Psychology in Syria: “Flashbacks, nightmares and baby clothes”
May 6, 2013
MSF Psychologist Audrey Magis has just returned from spending two months working in Syria. Her role was to set up and run a mental health programme in one of MSF’s projects in the north of the country. Previously she had worked for MSF in Gaza, in Libya and in a camp for Syrian refugees. She explains how the war has affected people and what MSF is doing to help.
In most places I have worked, people are rather hesitant when I tell them that I am a psychologist. But in Syria, it was quite the opposite. People actually came and told me they needed my services. The war has been raging for two years and people have completely lost their bearings. At first they would come and tell me about their social problems at home; children are not going to school and so become disruptive, adults are not working, people are living in tents or ten-up crowded into one room... But when you dig a little, you quickly find that most have experienced deeply traumatic events. Some have lost friends or family, some have seen their home destroyed, some have lived through bombing raids...
Loss of identity...
People have lost their identity. Older men cannot find their place in society and in the family: they have lost their job, or have stopped being a fighter, maybe they have responsibility for a family but they have had to move house several times in quick succession. I don’t have to find them, they come and ask for help saying things like: “I’m starting to be violent towards my wife and children. Please help me, I cannot be like that.”
I have seen many women who are finding it increasingly hard to form a bond with their children. There are few contraceptives available, and a lot of women are becoming pregnant without really wanting to. They struggle to imagine their future with their child. I met several women in the final term of pregnancy who had prepared nothing; no cot, no baby clothes, no ideas for a name. People have lost their ability to project their lives into the future.
All the children are playing at war. You don’t see them playing with cars or other normal games; they pretend to shoot each other. I’ve seen kids throwing stones at donkeys, hurting animals. This is their way of expressing the pent up anger. In fact, this is a relatively functional way for them to release some of their aggression.

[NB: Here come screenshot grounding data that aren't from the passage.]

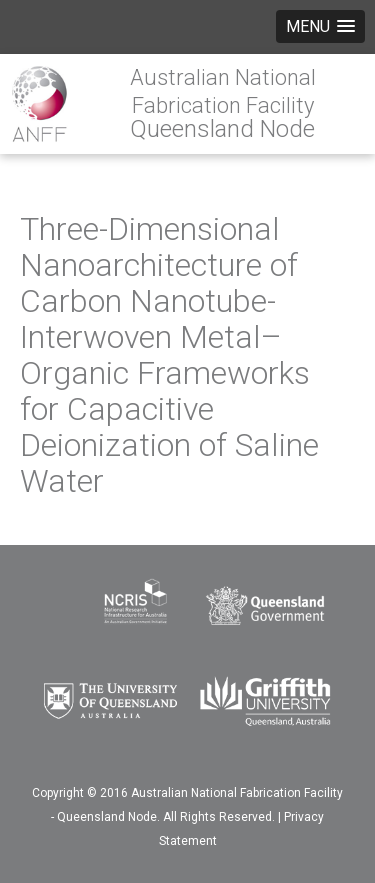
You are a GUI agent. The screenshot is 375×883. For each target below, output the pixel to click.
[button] (320, 26)
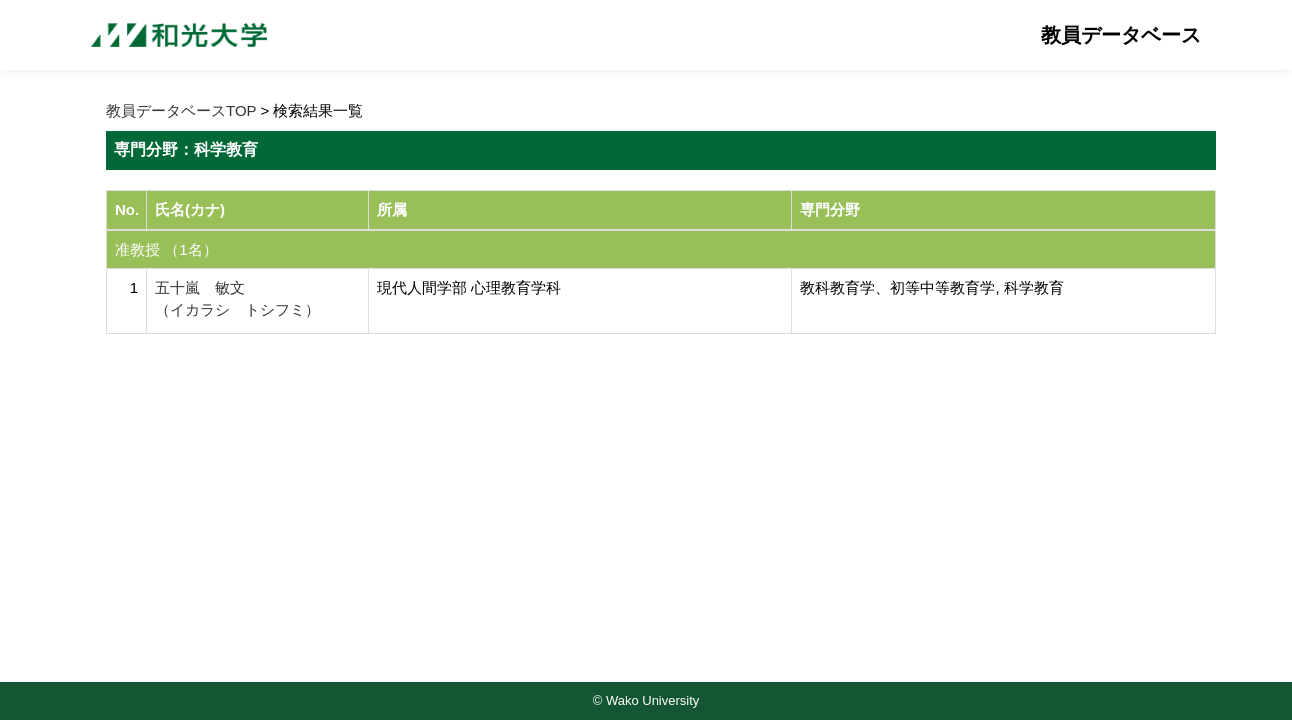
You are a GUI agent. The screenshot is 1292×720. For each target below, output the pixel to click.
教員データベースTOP (181, 110)
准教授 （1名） (166, 249)
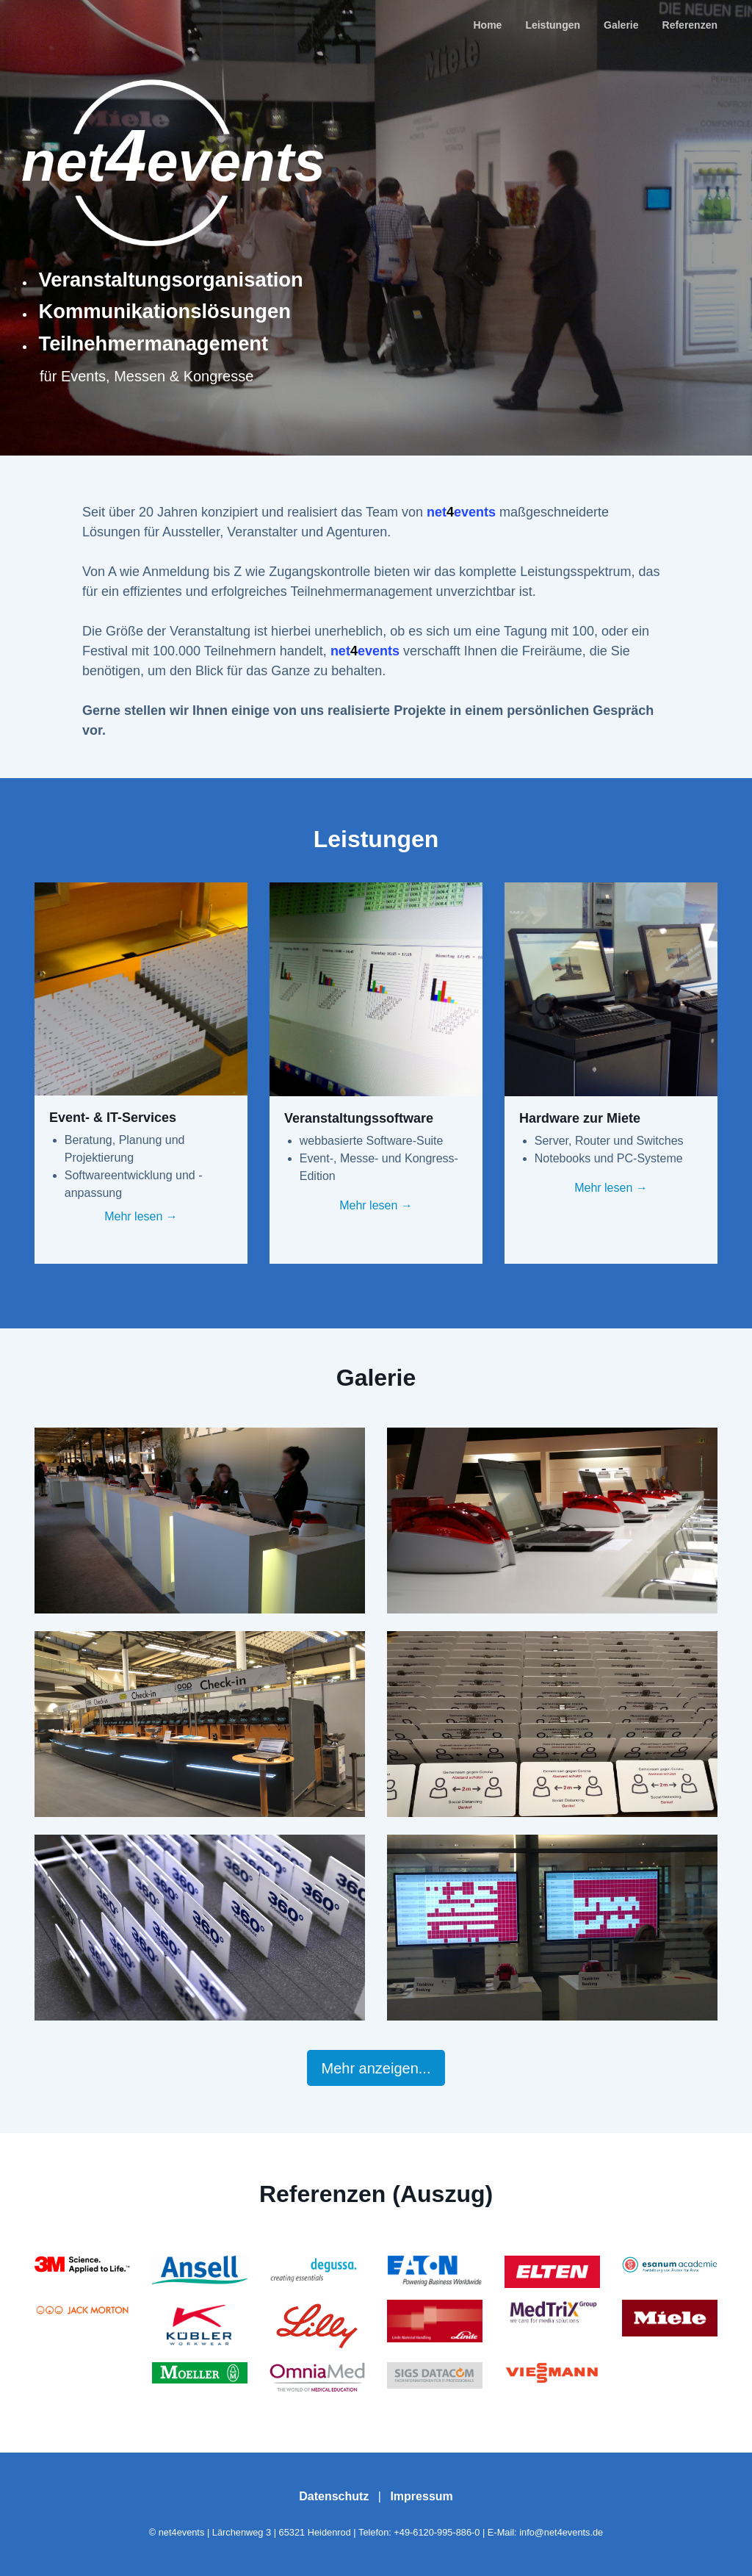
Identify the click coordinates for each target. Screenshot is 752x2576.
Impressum (421, 2496)
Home (487, 25)
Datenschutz (334, 2496)
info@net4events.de (561, 2532)
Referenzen (689, 25)
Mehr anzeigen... (376, 2068)
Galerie (621, 25)
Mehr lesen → (141, 1216)
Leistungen (552, 25)
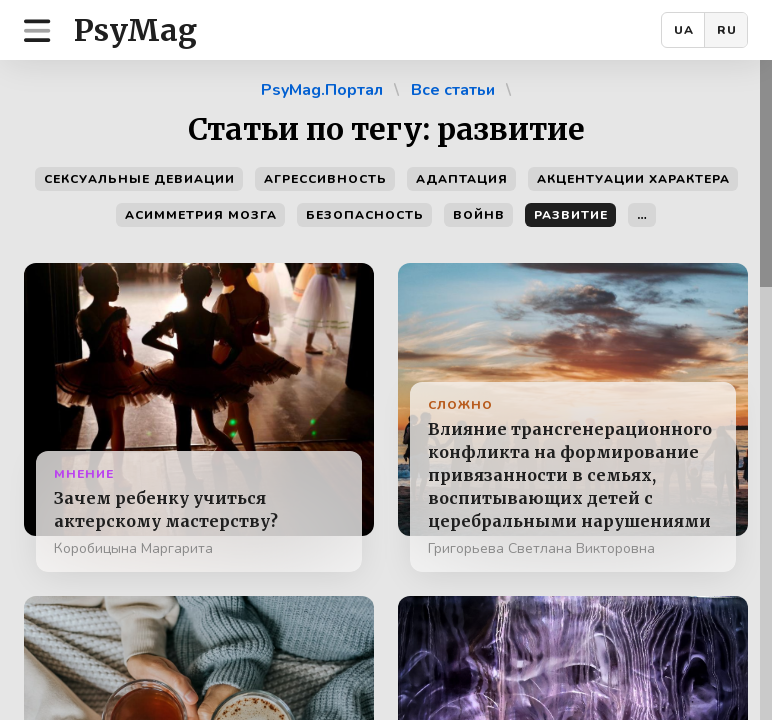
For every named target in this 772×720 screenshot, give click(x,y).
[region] (386, 390)
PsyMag (135, 30)
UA (684, 30)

I have also seen young men in their twenties, ex-fighters who have come to me with complaints about depression, traumatic stress, flash-backs, nightmares...
Loss of meaning...
A number of people have quietly told me that they no longer know what the war is about. They are terrified at the idea that they are fighting their neighbours, their friends... and they don’t know why anymore. At first there seemed to be some purpose, but two years on that’s all gone. They just want it all to end so they can go home.
Things have gone way beyond breaking point. People are on automatic pilot. But somehow they manage hold it all together. They cannot allow themselves fall apart. They have developed an amazing ability to cope and keep going. To survive two years living through this, it’s impressive. The family and community support is enormous.
Not going mad
Sometimes just one session is enough. Some people just need to hear that what’s happening to them is normal, that they are not going mad. But there are other patients who I had to work with for longer. The idea is to set a clear objective with them, and to get there step by step with behavioral therapy. There is no time for long analysis sessions, but you can do very sound psychological work with these short-form therapy techniques.
A child born of war
I remember one patient, a woman who was six months pregnant. She came to the hospital asking for a premature delivery. There was no medical reason; she just wanted us to do a C-section and deliver her baby as soon as possible. She was very jumpy, very agitated.
I sat with her and we worked out that this was one baby too many, a child born of the war, and she felt that the baby was sapping all her energy. All she wanted was to take anti-depressants, but she couldn’t because she was pregnant.
We worked out a plan of relaxation exercises. And we made a diary where she would write down when she felt tense and what had happened to cause the tension. And a few sessions later we moved on to preparing for the arrival of her baby.
At our last session she showed me the baby clothes for her soon-to-be-born baby. She hadn’t yet chosen a name, but she had made great strides and was ready. She was my last patient, my last session on my last day. I left the project with the sense that my time had been well spent.